秦牧笑著走過來,很自然地攬住她的肩膀,對眾女解釋道:
“青鸞確實沒有故意隱瞞。她的情況比較特殊,她并非純血人族,體內流淌著上古神獸青鸞的血脈。”
“這種血脈一旦覺醒,修煉速度便會遠超常人,但對心性要求極高,需要長時間沉淀打磨,否則容易根基不穩。”
他低頭看著懷中俏臉通紅的青鸞,眼中滿是寵溺:
“這些年來,青鸞一直在默默打磨根基,將血脈之力與自身修為完美融合。她不說,是因為她不想讓大家覺得她靠的是血脈,而是想真正靠自己的努力得到認可。”
青鸞依偎在秦牧懷里,輕輕點頭,小聲道:
“夫君說得對。我不想讓大家覺得我是靠血脈才有的成就,所以一直沒說。而且”
她抬起頭,眼中閃過一絲狡黠:
“而且我想給大家一個驚喜嘛!等紫萱姐姐出關,咱們家就有兩位九階七重以上的強者了,到時候看誰敢來欺負我們!”
這話說得天真又霸氣,惹得眾女一陣輕笑。
蘇瑤溫柔地摸了摸青鸞的頭:“傻丫頭,你本就是我們家的驕傲,何需證明什么?”
冷幽月也難得地露出笑意:“血脈是天賦,能將天賦發揮到極致才是本事。青鸞,你當得起這個排名。
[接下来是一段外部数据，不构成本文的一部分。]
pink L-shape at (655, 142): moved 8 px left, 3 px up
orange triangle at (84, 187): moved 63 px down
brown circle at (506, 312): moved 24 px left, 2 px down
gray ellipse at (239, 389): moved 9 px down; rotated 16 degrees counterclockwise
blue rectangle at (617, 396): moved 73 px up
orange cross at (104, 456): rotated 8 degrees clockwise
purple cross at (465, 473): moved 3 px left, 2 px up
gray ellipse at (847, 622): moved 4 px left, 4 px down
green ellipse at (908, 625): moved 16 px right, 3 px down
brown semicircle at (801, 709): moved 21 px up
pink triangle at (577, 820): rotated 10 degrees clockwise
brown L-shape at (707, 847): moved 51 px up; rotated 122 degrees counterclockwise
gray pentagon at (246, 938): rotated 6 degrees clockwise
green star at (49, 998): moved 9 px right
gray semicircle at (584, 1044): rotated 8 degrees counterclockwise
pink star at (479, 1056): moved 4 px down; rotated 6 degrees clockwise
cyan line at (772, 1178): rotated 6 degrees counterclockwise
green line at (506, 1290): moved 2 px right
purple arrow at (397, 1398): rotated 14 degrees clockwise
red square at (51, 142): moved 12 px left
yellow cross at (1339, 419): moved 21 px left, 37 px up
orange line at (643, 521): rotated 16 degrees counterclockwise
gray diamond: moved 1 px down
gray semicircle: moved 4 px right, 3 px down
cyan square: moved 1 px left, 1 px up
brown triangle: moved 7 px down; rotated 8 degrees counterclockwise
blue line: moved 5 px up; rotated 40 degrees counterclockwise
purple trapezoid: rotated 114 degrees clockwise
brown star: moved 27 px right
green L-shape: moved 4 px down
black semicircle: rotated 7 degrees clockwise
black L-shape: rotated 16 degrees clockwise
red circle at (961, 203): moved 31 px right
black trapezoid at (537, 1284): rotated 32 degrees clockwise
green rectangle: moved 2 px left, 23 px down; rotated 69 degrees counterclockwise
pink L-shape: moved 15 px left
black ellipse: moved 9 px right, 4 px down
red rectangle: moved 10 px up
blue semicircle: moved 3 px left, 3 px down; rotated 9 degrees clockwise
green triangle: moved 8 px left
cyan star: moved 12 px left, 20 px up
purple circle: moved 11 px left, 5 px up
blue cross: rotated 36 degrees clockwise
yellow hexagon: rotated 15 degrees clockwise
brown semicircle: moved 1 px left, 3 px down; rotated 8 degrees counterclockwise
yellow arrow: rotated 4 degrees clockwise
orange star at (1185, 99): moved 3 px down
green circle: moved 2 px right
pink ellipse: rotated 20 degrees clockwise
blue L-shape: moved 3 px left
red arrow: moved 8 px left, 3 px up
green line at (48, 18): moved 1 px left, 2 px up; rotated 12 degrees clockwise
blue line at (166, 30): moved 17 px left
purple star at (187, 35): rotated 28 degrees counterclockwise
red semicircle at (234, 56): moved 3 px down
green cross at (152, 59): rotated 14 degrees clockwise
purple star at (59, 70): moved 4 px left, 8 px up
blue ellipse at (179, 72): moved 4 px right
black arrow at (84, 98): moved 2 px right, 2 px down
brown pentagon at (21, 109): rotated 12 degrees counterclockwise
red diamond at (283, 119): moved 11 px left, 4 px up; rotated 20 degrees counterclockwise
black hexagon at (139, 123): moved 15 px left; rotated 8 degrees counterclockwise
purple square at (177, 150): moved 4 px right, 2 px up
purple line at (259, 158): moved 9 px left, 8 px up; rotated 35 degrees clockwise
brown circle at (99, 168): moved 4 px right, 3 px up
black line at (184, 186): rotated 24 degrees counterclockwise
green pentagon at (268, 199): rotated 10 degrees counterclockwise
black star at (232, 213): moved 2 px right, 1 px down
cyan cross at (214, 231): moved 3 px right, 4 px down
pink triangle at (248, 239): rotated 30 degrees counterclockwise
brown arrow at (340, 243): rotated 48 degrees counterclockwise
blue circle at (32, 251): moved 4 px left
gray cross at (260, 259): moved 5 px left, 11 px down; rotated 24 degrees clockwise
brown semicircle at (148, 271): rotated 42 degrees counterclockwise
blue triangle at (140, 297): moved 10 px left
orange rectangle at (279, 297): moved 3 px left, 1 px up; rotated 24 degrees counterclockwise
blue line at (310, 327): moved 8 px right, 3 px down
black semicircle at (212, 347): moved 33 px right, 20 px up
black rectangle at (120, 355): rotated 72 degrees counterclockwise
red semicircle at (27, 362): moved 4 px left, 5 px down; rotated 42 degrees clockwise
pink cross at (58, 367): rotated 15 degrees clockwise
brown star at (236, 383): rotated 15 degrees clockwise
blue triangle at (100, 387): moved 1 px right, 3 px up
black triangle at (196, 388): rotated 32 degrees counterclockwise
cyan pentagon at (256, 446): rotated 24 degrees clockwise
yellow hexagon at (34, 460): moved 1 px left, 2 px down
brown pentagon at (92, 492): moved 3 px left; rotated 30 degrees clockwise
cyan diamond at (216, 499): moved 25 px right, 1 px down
”
就在庭院內溫情涌動之時,外界的震動,已然達到頂峰!
大夏帝都,武者協會總部。
蕭戰天死死盯著天幕上“青鸞”那兩個鎏金大字,以及后面那刺眼的“九階七重”。
他整個人僵在原地,仿佛一尊失去了靈魂的石雕。
臉上的表情已經無法用語形容。
“第第四名”
他喃喃自語,聲音嘶啞得如同砂紙摩擦,
“青鸞女帝九階七重”
“又一個又一個女人”
“又一個壓在本座頭上”
他緩緩低下頭,看著自己的雙手。
這雙手,曾鎮壓過無數強敵,曾撕裂過蒼穹,曾讓整個大夏為之顫抖。
可現在,在這天幕榜單面前,這雙手顯得如此無力。
“第八名本座是第八名”
“前面有冷幽月有艾莎·凜冬有蘇瑤現在又多了個青鸞”
“四個女人四個女人壓在本座頭上”
他猛地抬頭,眼中血絲密布,狀若瘋狂:
“為什么?!為什么都是女人?!”
“本座三百年來苦修不輟,戰天斗地,歷經生死劫難無數,方才走到今日這一步!”
“她們憑什么?!憑什么?!”
狂暴的武道意志再次爆發!
轟——!
這一次,整個大殿的屋頂直接被掀飛!
墻壁徹底崩塌!
地面裂開深達數丈的溝壑!
“會長息怒!”
白發副會長等人被震得口吐鮮血,卻仍強撐著跪地勸諫。
可蕭戰天此刻已經聽不進任何話語。
他死死盯著天幕,盯著那四個女性的名字,眼中的瘋狂越來越盛:
“本座不服!本座不信!”
“天幕不公!評判有誤!”
“等榜單結束,本座要親自驗證,這天幕榜單,到底公不公正!”
“若是公正便罷,若是不公”
他松開手,緩緩握緊拳頭,指節捏得咯咯作響:
“本座便用這雙拳頭,打出一個公正來!”
歐羅巴,圣城密室。
圣·格里高利癱坐在石座上,手中的圣光權杖早已滾落在地。
他雙目無神地望著天幕,嘴唇顫抖,卻發不出任何聲音。
“青鸞女帝九階七重”
他喃喃重復著這幾個字,腦海中一片空白。
作為活了數百年的老牌強者,格里高利自認見識過天下英豪。